Я поставила перед собой задачу тщательно обследовать границы Океаноса, полагая, что Государыне следует хорошо знать все их особенности. На самом деле, с тех пор как в детстве я впервые переплыла apotreptikό, меня занимал вопрос, располагается ли эта голая черная пустыня с зазубренными каменными глыбами вокруг всего морейского края. Я всегда полагала, что дело обстоит именно так, иначе откуда сирены близких к моему поколений, к сожалению утратившие древние карты, узнавали бы, где пролегают эти самые границы?

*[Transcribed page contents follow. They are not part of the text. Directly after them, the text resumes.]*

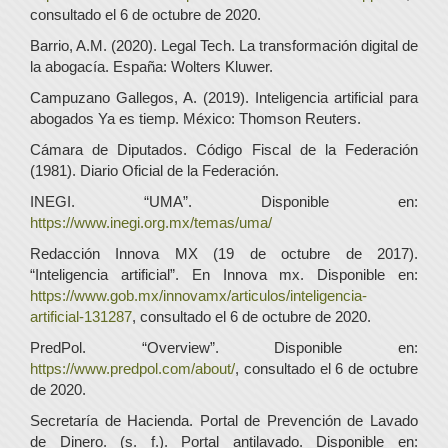
consultado el 6 de octubre de 2020.
Barrio, A.M. (2020). Legal Tech. La transformación digital de
la abogacía. España: Wolters Kluwer.
Campuzano Gallegos, A. (2019). Inteligencia artificial para
abogados Ya es tiemp. México: Thomson Reuters.
Cámara de Diputados. Código Fiscal de la Federación
(1981). Diario Oficial de la Federación.
INEGI. “UMA”. Disponible en:
https://www.inegi.org.mx/temas/uma/
Redacción Innova MX (19 de octubre de 2017).
“Inteligencia artificial”. En Innova mx. Disponible en:
https://www.gob.mx/innovamx/articulos/inteligencia-
artificial-131287
, consultado el 6 de octubre de 2020.
PredPol. “Overview”. Disponible en:
https://www.predpol.com/about/
, consultado el 6 de octubre
de 2020.
Secretaría de Hacienda. Portal de Prevención de Lavado
de Dinero. (s. f.). Portal antilavado. Disponible en: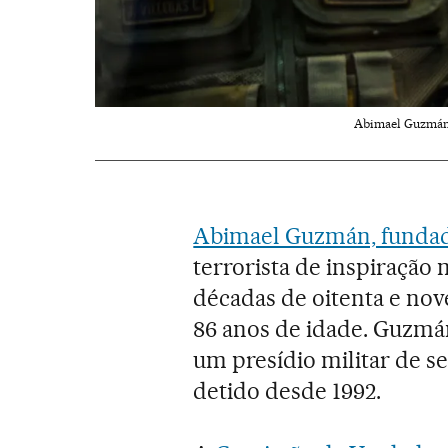
Abimael Guzmán,
Abimael Guzmán, funda
terrorista de inspiração
décadas de oitenta e no
86 anos de idade. Guzmá
um presídio militar de 
detido desde 1992.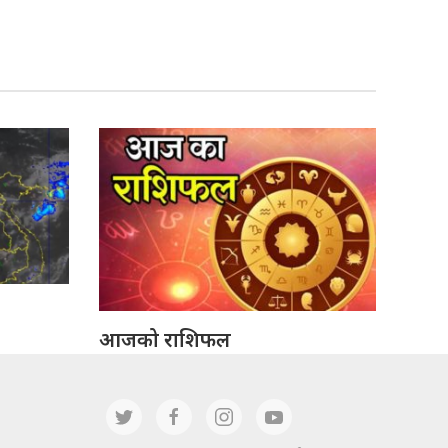
आजको राशिफल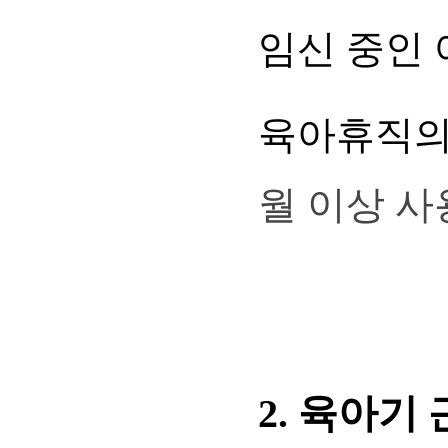
임신 중인
육아휴직의 
월 이상 사
2.
육아기 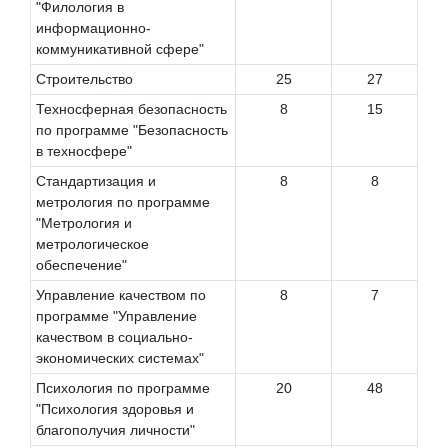
"Филология в
информационно-
коммуникативной сфере"
Строительство
25
27
Техносферная безопасность
8
15
по программе "Безопасность
в техносфере"
Стандартизация и
8
8
метрология по программе
"Метрология и
метрологическое
обеспечение"
Управление качеством по
8
7
программе "Управление
качеством в социально-
экономических системах"
Психология по программе
20
48
"Психология здоровья и
благополучия личности"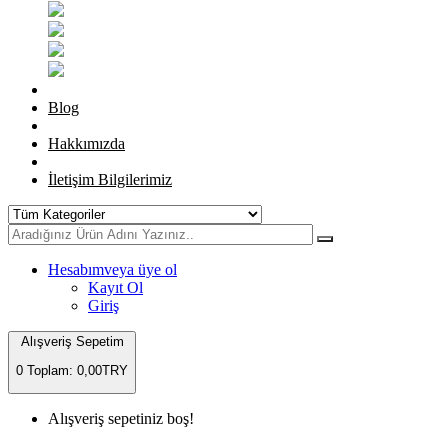
Blog
Hakkımızda
İletişim Bilgilerimiz
Hesabım
veya üye ol
Kayıt Ol
Giriş
Alışveriş Sepetim
0
Toplam: 0,00TRY
Alışveriş sepetiniz boş!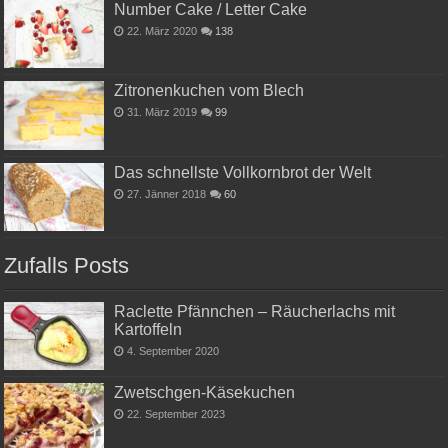
Number Cake / Letter Cake
22. März 2020
138
Zitronenkuchen vom Blech
31. März 2019
99
Das schnellste Vollkornbrot der Welt
27. Jänner 2018
60
Zufalls Posts
Raclette Pfännchen – Räucherlachs mit
Kartoffeln
4. September 2020
Zwetschgen-Käsekuchen
22. September 2023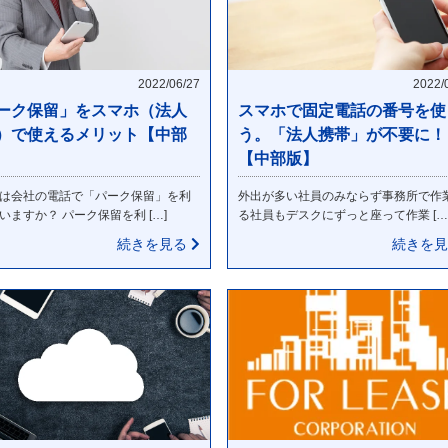
2022/06/27
2022/
ーク保留」をスマホ（法人
スマホで固定電話の番号を使
）で使えるメリット【中部
う。「法人携帯」が不要に！
【中部版】
は会社の電話で「パーク保留」を利
外出が多い社員のみならず事務所で作
いますか？ パーク保留を利 […]
る社員もデスクにずっと座って作業 […
続きを見る
続きを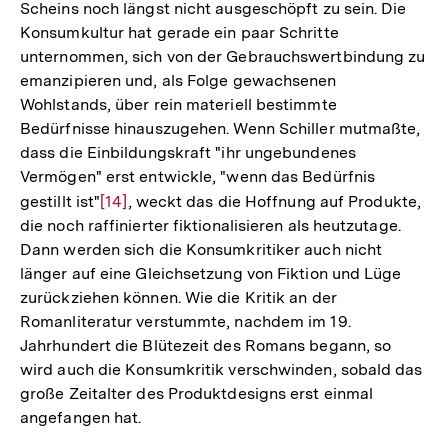
Scheins noch längst nicht ausgeschöpft zu sein. Die
Konsumkultur hat gerade ein paar Schritte
unternommen, sich von der Gebrauchswertbindung zu
emanzipieren und, als Folge gewachsenen
Wohlstands, über rein materiell bestimmte
Bedürfnisse hinauszugehen. Wenn Schiller mutmaßte,
dass die Einbildungskraft "ihr ungebundenes
Vermögen" erst entwickle, "wenn das Bedürfnis
gestillt ist"
Zur
[14]
, weckt das die Hoffnung auf Produkte,
die noch raffinierter fiktionalisieren als heutzutage.
Auflösung
Dann werden sich die Konsumkritiker auch nicht
der
länger auf eine Gleichsetzung von Fiktion und Lüge
Fußnote
zurückziehen können. Wie die Kritik an der
Romanliteratur verstummte, nachdem im 19.
Jahrhundert die Blütezeit des Romans begann, so
wird auch die Konsumkritik verschwinden, sobald das
große Zeitalter des Produktdesigns erst einmal
angefangen hat.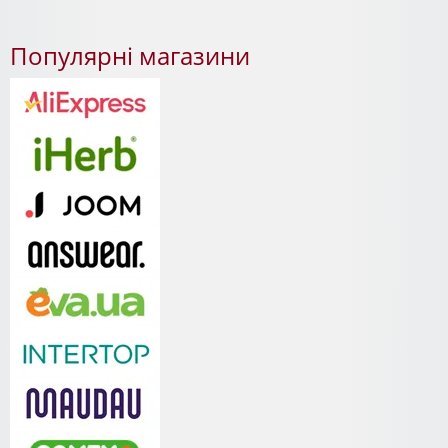
Популярні магазини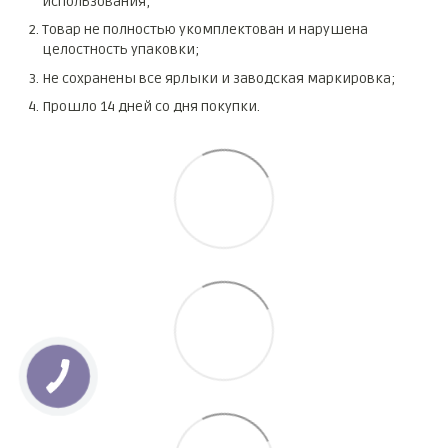
использования;
Товар не полностью укомплектован и нарушена
целостность упаковки;
Не сохранены все ярлыки и заводская маркировка;
Прошло 14 дней со дня покупки.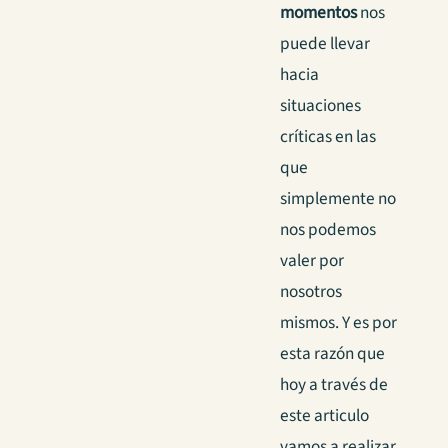
momentos
nos
puede llevar
hacia
situaciones
críticas en las
que
simplemente no
nos podemos
valer por
nosotros
mismos. Y es por
esta razón que
hoy a través de
este articulo
vamos a realizar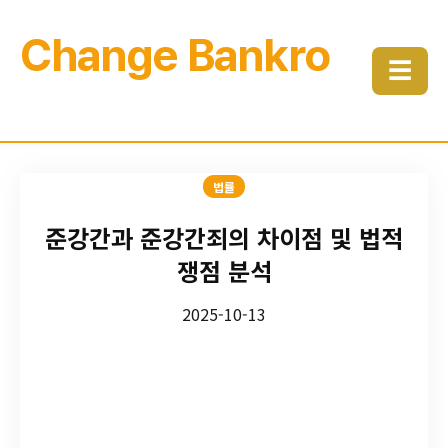
Change Bankro
☰
법률
준강간과 준강간죄의 차이점 및 법적
쟁점 분석
2025-10-13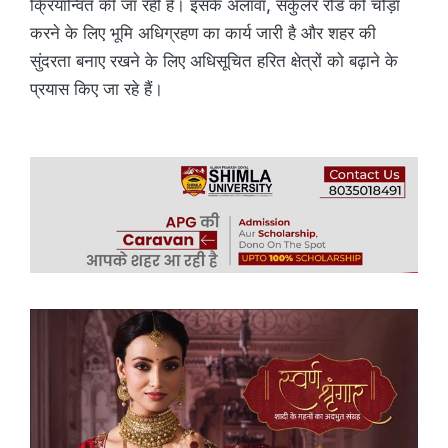
क्रियान्वित की जा रही है। इसके अलावा, सर्कुलर रोड को चौड़ा
करने के लिए भूमि अधिग्रहण का कार्य जारी है और शहर की
सुंदरता बनाए रखने के लिए अधिसूचित हरित क्षेत्रों को बढ़ाने के
प्रयास किए जा रहे हैं।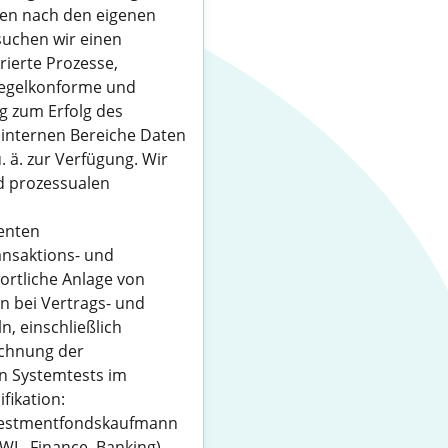
ben nach den eigenen
suchen wir einen
urierte Prozesse,
regelkonforme und
g zum Erfolg des
 internen Bereiche Daten
 ä. zur Verfügung. Wir
nd prozessualen
enten
ansaktions- und
rtliche Anlage von
 bei Vertrags- und
 einschließlich
chnung der
n Systemtests im
fikation:
nvestmentfondskaufmann
BWL, Finance, Banking)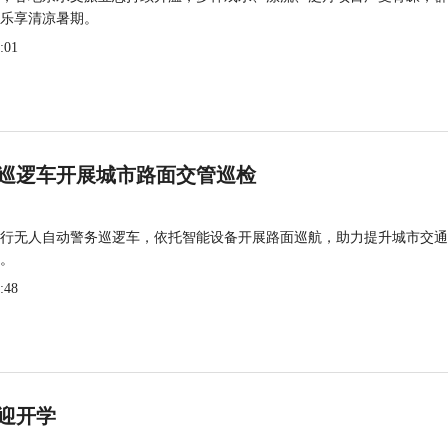
乐享清凉暑期。
:01
巡逻车开展城市路面交管巡检
行无人自动警务巡逻车，依托智能设备开展路面巡航，助力提升城市交通
。
:48
迎开学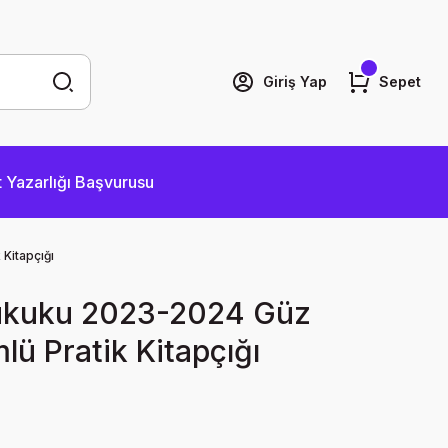
Giriş Yap
Sepet
 Yazarlığı Başvurusu
Kitapçığı
 Hukuku 2023-2024 Güz
ü Pratik Kitapçığı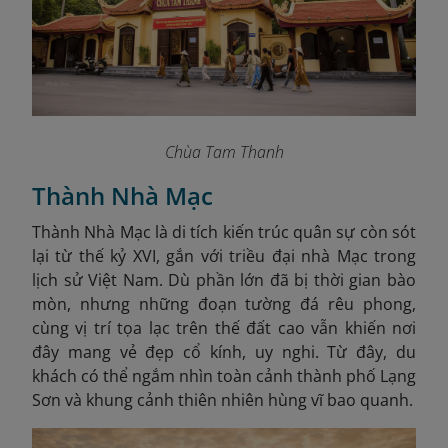
Chùa Tam Thanh
Thành Nhà Mạc
Thành Nhà Mạc là di tích kiến trúc quân sự còn sót
lại từ thế kỷ XVI, gắn với triều đại nhà Mạc trong
lịch sử Việt Nam. Dù phần lớn đã bị thời gian bào
mòn, nhưng những đoạn tường đá rêu phong,
cùng vị trí tọa lạc trên thế đất cao vẫn khiến nơi
đây mang vẻ đẹp cổ kính, uy nghi. Từ đây, du
khách có thể ngắm nhìn toàn cảnh thành phố Lạng
Sơn và khung cảnh thiên nhiên hùng vĩ bao quanh.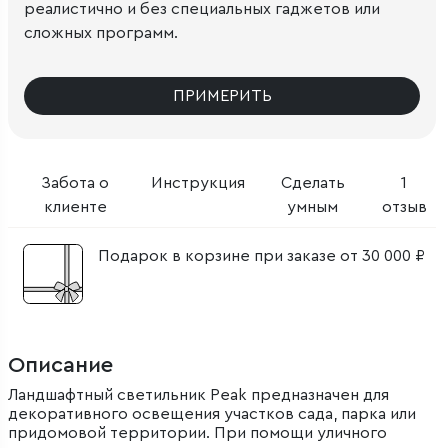
реалистично и без специальных гаджетов или
сложных программ.
ПРИМЕРИТЬ
Забота о
Инструкция
Сделать
1
клиенте
умным
отзыв
Подарок в корзине при заказе от 30 000 ₽
Описание
Ландшафтный светильник Peak предназначен для
декоративного освещения участков сада, парка или
придомовой территории. При помощи уличного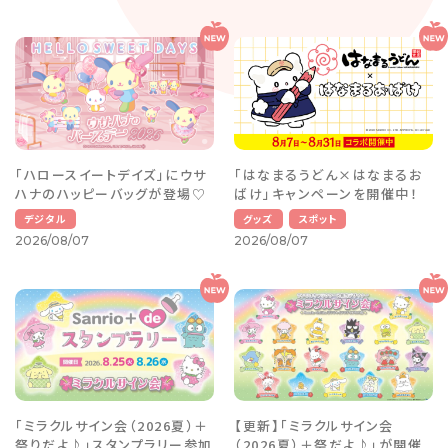
「ハロースイートデイズ」にウサ
「はなまるうどん×はなまるお
ハナのハッピーバッグが登場♡
ばけ」キャンペーンを開催中！
デジタル
グッズ
スポット
2026/08/07
2026/08/07
「ミラクルサイン会（2026夏）＋
【更新】「ミラクルサイン会
祭りだよ♪」スタンプラリー参加
（2026夏）＋祭だよ♪」が開催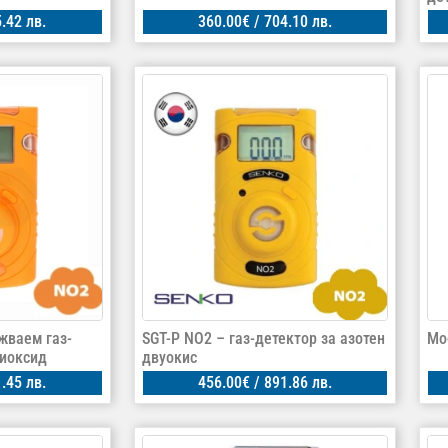
.42 лв.
360.00
€
/ 704.10 лв.
жваем газ-
SGT-P NO2 – газ-детектор за азотен
Мо
диоксид
двуокис
.45 лв.
456.00
€
/ 891.86 лв.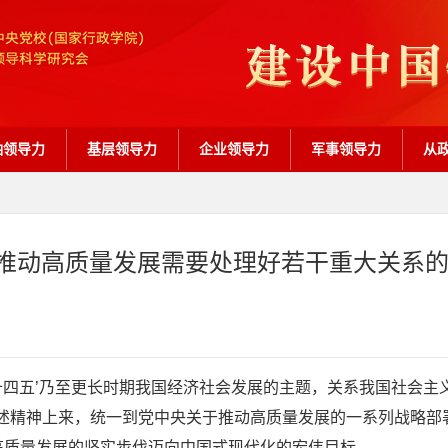
袖领导力
基层领导力
企业领导力
军事领导力
从
推动高质量发展需要处理好若干重大关系
十四五’乃至更长时期我国经济社会发展的主题，关系我国社会主
述精神上来，统一到党中央关于推动高质量发展的一系列战略部署
高质量发展的坚实步伐迈向中国式现代化的宏伟目标。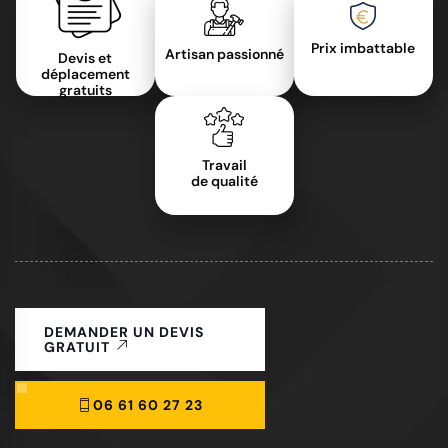
Prix imbattable
Artisan passionné
Devis et
déplacement
gratuits
Travail
de qualité
DEMANDER UN DEVIS
GRATUIT
06 61 60 27 23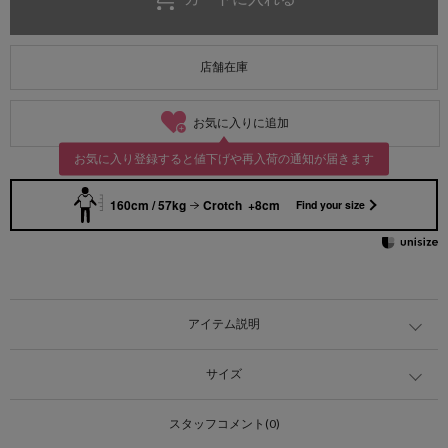
店舗在庫
お気に入りに追加
お気に入り登録すると値下げや再入荷の通知が届きます
160cm / 57kg
Crotch +8cm
Find your size
アイテム説明
サイズ
スタッフコメント(0)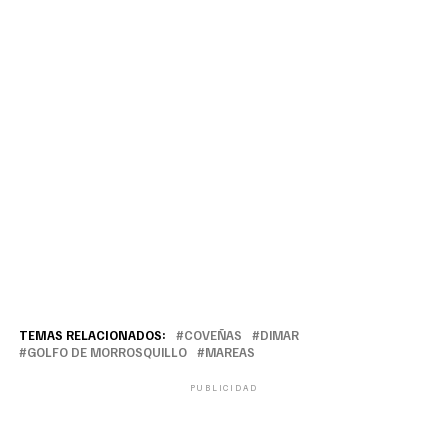
TEMAS RELACIONADOS:
COVEÑAS
DIMAR
GOLFO DE MORROSQUILLO
MAREAS
PUBLICIDAD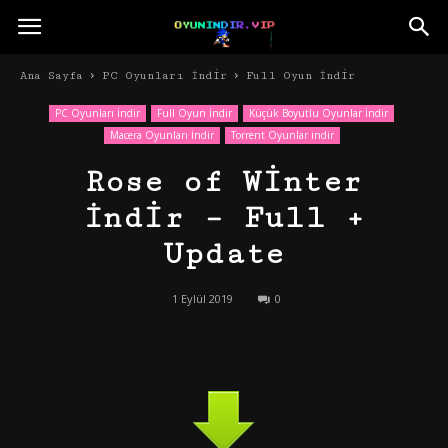
Ana Sayfa
PC Oyunları İndir
Full Oyun İndir
PC Oyunları İndir
Full Oyun İndir
Küçük Boyutlu Oyunlar İndir
Macera Oyunları İndir
Torrent Oyunlar indir
Rose of Winter
İndir – Full +
Update
1 Eylül 2019
0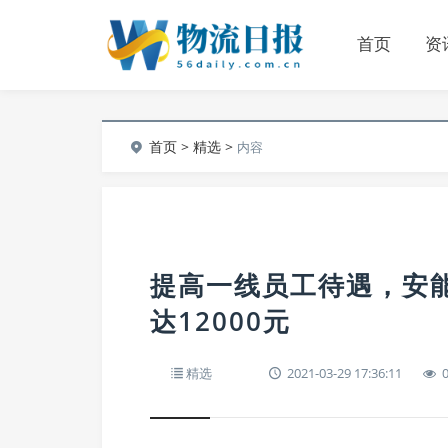
首页
资
首页
>
精选
>
内容
提高一线员工待遇，安
达12000元
精选
2021-03-29 17:36:11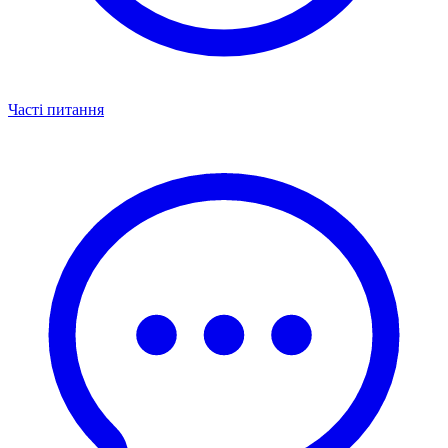
Часті питання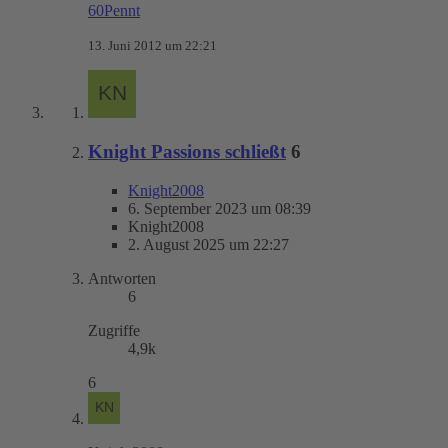
60Pennt
13. Juni 2012 um 22:21
Knight Passions schließt
6
Knight2008
6. September 2023 um 08:39
Knight2008
2. August 2025 um 22:27
Antworten
6
Zugriffe
4,9k
6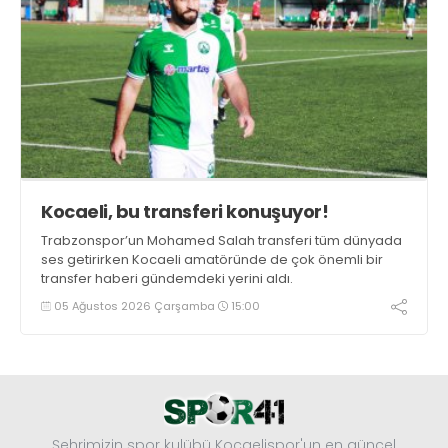
Kocaeli, bu transferi konuşuyor!
Trabzonspor’un Mohamed Salah transferi tüm dünyada
ses getirirken Kocaeli amatöründe de çok önemli bir
transfer haberi gündemdeki yerini aldı.
05 Ağustos 2026 Çarşamba
15:00
Şehrimizin spor kulübü Kocaelispor'un en güncel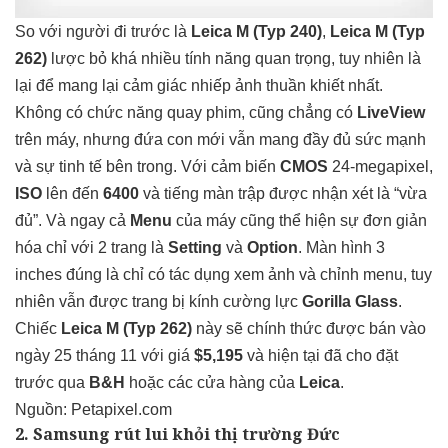
So với người đi trước là
Leica M (Typ 240)
,
Leica M (Typ
262)
lược bỏ khá nhiều tính năng quan trọng, tuy nhiên là
lại để mang lại cảm giác nhiếp ảnh thuần khiết nhất.
Không có chức năng quay phim, cũng chẳng có
LiveView
trên máy, nhưng đứa con mới vẫn mang đầy đủ sức mạnh
và sự tinh tế bên trong. Với cảm biến
CMOS
24-megapixel,
ISO
lên đến
6400
và tiếng màn trập được nhận xét là “vừa
đủ”. Và ngay cả
Menu
của máy cũng thể hiện sự đơn giản
hóa chỉ với 2 trang là
Setting
và
Option
. Màn hình 3
inches đúng là chỉ có tác dụng xem ảnh và chỉnh menu, tuy
nhiên vẫn được trang bị kính cường lực
Gorilla Glass
.
Chiếc
Leica M (Typ 262)
này sẽ chính thức được bán vào
ngày 25 tháng 11 với giá
$5,195
và hiện tại đã cho đặt
trước qua
B&H
hoặc các cửa hàng của
Leica
.
Nguồn:
Petapixel.com
2. Samsung rút lui khỏi thị trường Đức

Я никуда не торопилась, что позволяло мне изучать все вокруг основательно: смотреть, слушать, пробовать воду на вкус. Однако моя затея занимала много времени. Какое-то время меня сопровождала одна из foniádes, молча плывшая рядом. Потом она отправлялась отдыхать, и через какое-то время появлялась другая. Я не отдавала истребительницам такого приказа, так как не нуждалась в компании. Foniádes просто не знали, чем еще им заняться, ведь их главной задачей была забота о Государыне. Больше всего я наслаждалась минутами одиночества, когда у меня появлялась возможность пообщаться с морскими животными и даже с растениями, что foniádes сочли бы странным, ведь они смотрели на всякую живность лишь как на еду. Я же находила красоту в этих существах и, хотя тоже ела рыбу, моллюсков и много что еще, часто благодарила их всех за то, что они поддерживали во мне жизнь. Насколько я имею об этом представление, подобное отношение к живому не очень-то свойственно сиренам. Впрочем, все они отличаются друг от друга по характеру и устремлениям не меньше, чем люди, и кто знает, что на самом деле происходило в сердцах моих сестер.
Однажды, оставшись одна, я уловила необычные звуки, долетавшие из глубины. Приостановившись, покрутила головой, прислушиваясь и пытаясь сообразить, что за животное способно издавать их. Потом, осознав, что звук скрежещущий и имеет постоянный ритм, я поняла, что это вовсе не животное, а, скорее всего, двигатель подводного судна с людьми на борту.
Не думая больше о нем, я отправилась дальше, но тут мне послышалось, будто кто-то царапает то ли камень, то ли древние кораллы. Еще доносились щелчки. Установив направление, я поплыла и скоро, миновав заросли ламинарий, оказалась над широкой равниной. Она походила на исцеленную apotreptikό, расцвеченную кое-где яркими кораллами и огромными, медлительными серо-фиолетовыми рыбами. Громкость звуков нарастала, и в конце концов я заметила вдалеке человекоподобное существо: оно находилось почти на самом дне и вверх ногами. Приглядевшись, я поняла, что это атлант, только совершенно непохожий на ему подобных.
Сгорая от любопытства, я подплыла ближе.